A Fairly Meaningless Server Performance Comparison

An interesting article by James Gardner comparing the performance of IronPython, Jython, Scala and CPython for serving web pages. Not only does it carry the usual caveats of all benchmarking and performance comparisons, but the version of IronPython used is the very old IronPython 2.0 Alpha 5 which still comes with Mono.

UPDATE: it turns out that not only is the article using an old version of IronPython, but it advises installing Mono 1.9.1 because of the handy universal installer for Linux. Whilst this is indeed handy it is also outdated (the installer used to be built with a tool called BitRock which is non-free). The latest version of Mono is 2.4.

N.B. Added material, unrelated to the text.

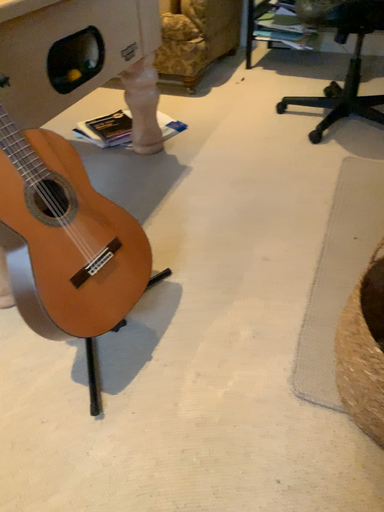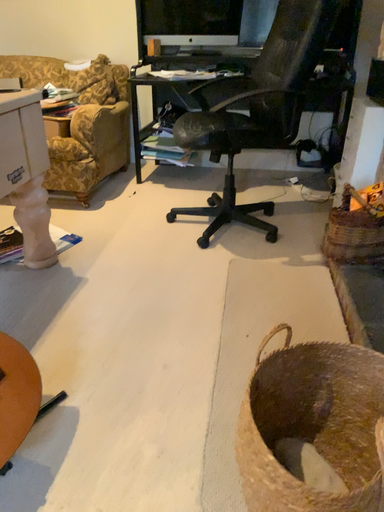 Question: Which way did the camera rotate in the video?

Choices:
 (A) rotated upward
 (B) rotated downward

Answer: (A) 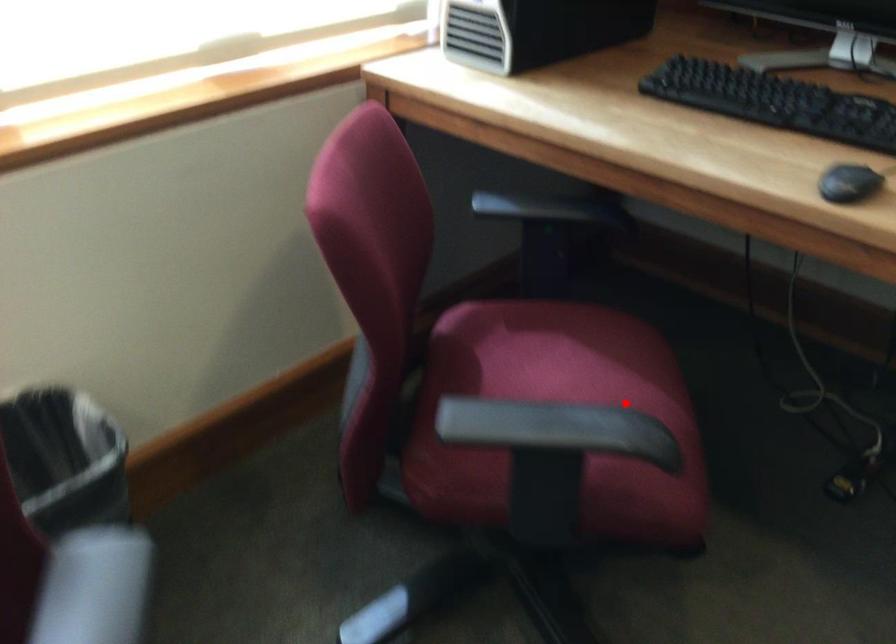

That aside it is still an interesting read and includes instructions on how to get Mono installed and have IronPython working with the Python standard library on Linux:
IronPython 2.0 is a full implementation of Python 2.5 targetting the .NET platform and yet it can be very hard to find good instructions on how to set it up because not all distributions of Mono include IronPython 2 and those that do might not include the Python standard library so I thought I'd put some instructions up on how to do it.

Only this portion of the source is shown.